First and foremost, the annotators on the platform allow us to gather ground-truth at scale using a crowd-sourcing approach. In each annotation task, we retrieve the original PDF page and its associated parsed components, containing the cells (see Figure 2). We then ask the (human) annotator to assign each cell a layout semantic label. Examples of semantic labels are: Title, Abstract, Authors, Subtitle, Text, Table, Figure, List, etc101010It is important to notice that there is no restriction on the number of labels nor the semantic meaning of these labels. The only limitation one has is that the set of semantic labels needs to be consistent across the dataset, but this is evidently true for any type of ML algorithm.. In the annotator tool, each layout semantic label is visually represented by a colour. By assigning a colour to each semantic label, the task of semantic annotation is translated into a colouring-task, as can be seen in Figure 3. Since humans are very efficient in visual recognition, this task comes very natural to us. The required time spent to annotate a single page starting from the parsing output has shown to average at 30 seconds over various annotation campaigns.

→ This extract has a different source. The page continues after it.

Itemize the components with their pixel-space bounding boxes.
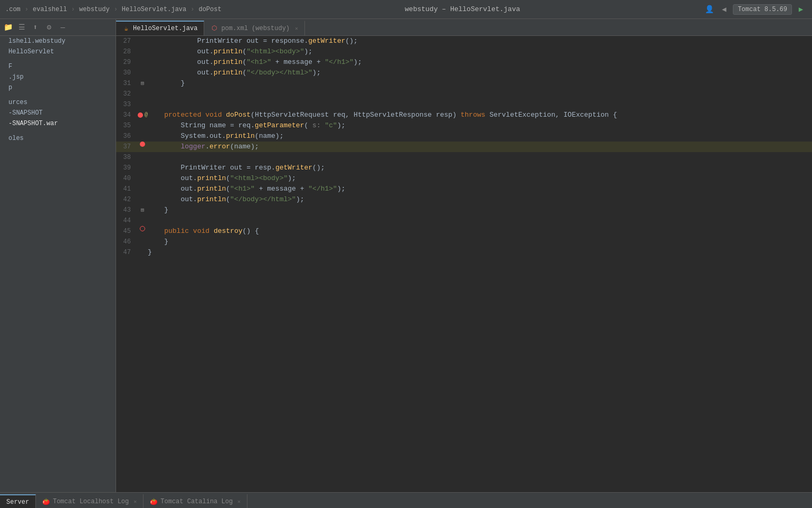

Figure 4. The annotation rate of pages for two different collections (Physical Review B and Elsevier papers) as a function of the number of annotated pages. As one can observe, the mean annotation rate is increasing after each training (depicted by a vertical dashed red line). After the first training, the human annotator is presented a pre-annotated page, using the predictions from the latest model. As the predictions become better with increasing size of the ground-truth, less corrections need to be made and hence more pages can be annotated in similar time intervals.

The second purpose of the annotators is to visually inspect the quality of our machine learned models. The goal of the models is to emulate the action of the annotators, i.e. to assign a layout semantic label to each cell. Clearly, the result of a prediction for each page can therefore be displayed as if it were an annotated page. This allows the users to directly inspect the results of the models on unseen pages. A direct consequence of this inspection capability in the annotators is that the annotation task can be transformed easily into a correction task, i.e. the human annotators only need to correct the incorrectly predicted labels. Of course, as the models become better over time, the number of corrections needed to be made become less and less. This allows us to significantly reduce the annotation time per document. Since annotations are typically created by professionals with a high hourly rate, the colouring technique allowed us to significantly reduce the cost of ground-truth gathering.

In Figure 3, we show the annotation-rate in number-of-annotated-pages per minute. The vertical red lines indicate that a training was performed on the annotated pages, and a new, improved model is used from that point to predict the labels. Since the corrections become less and less, the rate of annotation goes up. It is needless to say that this inter-leaving of training models (based on annotated ground-truth) and annotation benefits directly from our platform approach, since each task (submitting page-annotations, training the model, applying the model for predicting the labels) comes down to an asynchronous call to a microservice. The accelerated annotation leads to a speed-up of a factor of 10 for ground-truth collection.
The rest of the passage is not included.